However, Pataki has a long history of enacting the homosexual political agenda as governor of New York from 1994-2006. He signed a “hate crimes” law that added the words “gay” and “lesbian” to New York state law for the first time.

He signed the Sexual Orientation Nondiscrimination Act (SONDA), which prohibits business owners from “discriminating” against homosexuals in housing or hiring, with an exemption only for religious institutions.

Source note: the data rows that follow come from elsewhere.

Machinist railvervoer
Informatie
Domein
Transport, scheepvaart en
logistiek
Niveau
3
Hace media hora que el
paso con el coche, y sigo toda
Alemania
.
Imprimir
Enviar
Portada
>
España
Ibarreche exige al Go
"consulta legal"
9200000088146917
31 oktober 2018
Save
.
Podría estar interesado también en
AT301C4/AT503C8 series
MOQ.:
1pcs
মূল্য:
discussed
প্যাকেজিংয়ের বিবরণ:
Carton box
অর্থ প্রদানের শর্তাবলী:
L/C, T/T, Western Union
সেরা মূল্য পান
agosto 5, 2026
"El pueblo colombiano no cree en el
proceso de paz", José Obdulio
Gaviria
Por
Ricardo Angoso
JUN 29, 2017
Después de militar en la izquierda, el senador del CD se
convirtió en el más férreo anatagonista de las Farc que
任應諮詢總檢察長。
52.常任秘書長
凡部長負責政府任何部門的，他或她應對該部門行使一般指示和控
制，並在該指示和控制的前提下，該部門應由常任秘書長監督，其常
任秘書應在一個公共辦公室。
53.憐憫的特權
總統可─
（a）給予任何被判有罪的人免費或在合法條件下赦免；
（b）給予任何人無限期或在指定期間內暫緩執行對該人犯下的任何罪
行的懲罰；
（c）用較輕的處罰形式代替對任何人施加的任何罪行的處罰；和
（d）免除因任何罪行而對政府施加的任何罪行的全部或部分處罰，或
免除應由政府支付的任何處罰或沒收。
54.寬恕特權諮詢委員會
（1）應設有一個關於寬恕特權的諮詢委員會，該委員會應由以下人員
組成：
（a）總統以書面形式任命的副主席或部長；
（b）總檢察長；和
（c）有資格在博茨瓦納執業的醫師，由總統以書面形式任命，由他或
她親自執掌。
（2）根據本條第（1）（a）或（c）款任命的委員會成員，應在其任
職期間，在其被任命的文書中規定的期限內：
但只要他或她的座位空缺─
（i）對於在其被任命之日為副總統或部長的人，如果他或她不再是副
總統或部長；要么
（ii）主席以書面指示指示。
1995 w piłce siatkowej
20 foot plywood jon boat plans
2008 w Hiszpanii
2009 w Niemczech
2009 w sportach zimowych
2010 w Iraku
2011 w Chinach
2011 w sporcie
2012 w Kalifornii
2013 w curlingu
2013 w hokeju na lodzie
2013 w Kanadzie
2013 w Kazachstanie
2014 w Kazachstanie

He also added sexual orientation to state civil rights laws, alongside such immutable characteristics as race and sex, in an apparent quid pro quo for a gay activist group's endorsement in his last run for governor. The New York Times reported that, under pressure from Pataki, the then-Senate Majority Leader “shifted his position on the bill as part of what is tacitly acknowledged, even by Senator [Joseph] Bruno's senior aides, to have been a deal to win an endorsement for Governor Pataki from the state's largest gay rights group, the Empire State Pride Agenda.”

After the LGBT activist group endorsed Pataki in 2002, citing a long list of his service to the homosexual political cause, Pataki personally lobbied senators for the bill's passage, then signed it into law that December.

Coupled with his stance on gun control, environmentalism, and other issues, he stands well to the left of the Republican mainstream.

The three-term governor of New York, who belongs to the Roman Catholic Church, took his own advice by largely avoiding social issues today. The closest he came was his vow, “I'd repeal oppressive laws like ObamaCare and end Common Core.”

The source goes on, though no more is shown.